Surprise, young people, on a couple of counts:

1] just because you have your own blog (and I'm not referring to GK in any way) doesn't mean you actually know anything or have anything to say (neither does getting published in high profile magazines),

and 2] so-called real film critics can get emotionally worked-up and colossally irritating too!

James Keepnews

Down, Chuck -- yes, as opposed to "up". I should have been more explicit in referencing this earlier reference of AV's:

"...despite being shot in California and it showing at times..."

I may have been lax in my specifying my reference, but that doesn't make that or any of my other comments unspecific. I guess you'll have to trawl your own emotionally worked-up, colossally irritating card catalog to find a so-called real film-critical insult that will stick. Meantime, I won't take up alot of time giving a shit.

Chuck Stephens

I was well aware of the connection between yr comment and AV's earlier one: I've actually been reading this thread.

Here's my point, and for the last time: Carpenter (born in New York, raised in Kentucky) wrote Halloween. If he'd wanted to evoke California teens, suburbs, or anything else Californian, why set the film in Illinois? Why not set it in Pismo?

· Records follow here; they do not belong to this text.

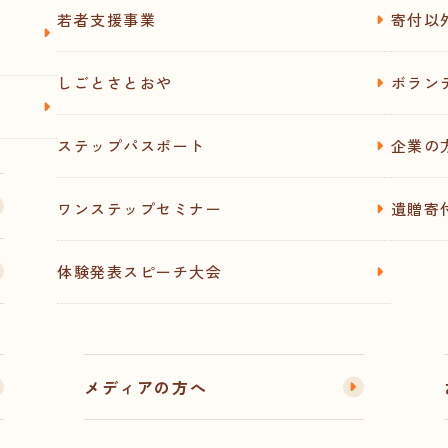
若者支援事業
寄付以
しごとさとおや
ボラン
ステップパスポート
企業の
ワンステップセミナー
遺贈寄
体験発表スピーチ大会
メディアの方へ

What is it that a film about teens set in a fictional town in Illinois seems to evoking about teens and towns half a continent away? Next you'll be confessing that you learned everything you always wanted to know about teens in Tampa by watching THE DEVIL, PROBABLY.

And in what exact way are the suburbs and teenage inhabitants of Barstow equivalent to the suburbs of Santa Clara? or Pomona? or Daly City? Answer: in no particular or specific way, other than that they are stocked with young people and located in America.

Next time you want to take a jab at insulting me, try coming up with some vocabulary of your own.

Zach

I imagine myself, Seinfeld-like, wandering into a particularly unreceptive room, starting off with "what's the deeeal with Rob Zombie?" All I've seen of his, erm, work, is House of 1K Corpses, and I don't think I've ever had quite as unpleasant a viewing experience. I must be missing something, since the number and size of the posts here attest to some kind of deep engagement, but I can't for the life of me imagine what. I mean...the movie is trash. Bad, post-Sontag trash. Content-wise, it's puerile, sadistic, and stupid. Is there an element of formal mastery? Sure, if mimicry amounts to mastery, but to what end?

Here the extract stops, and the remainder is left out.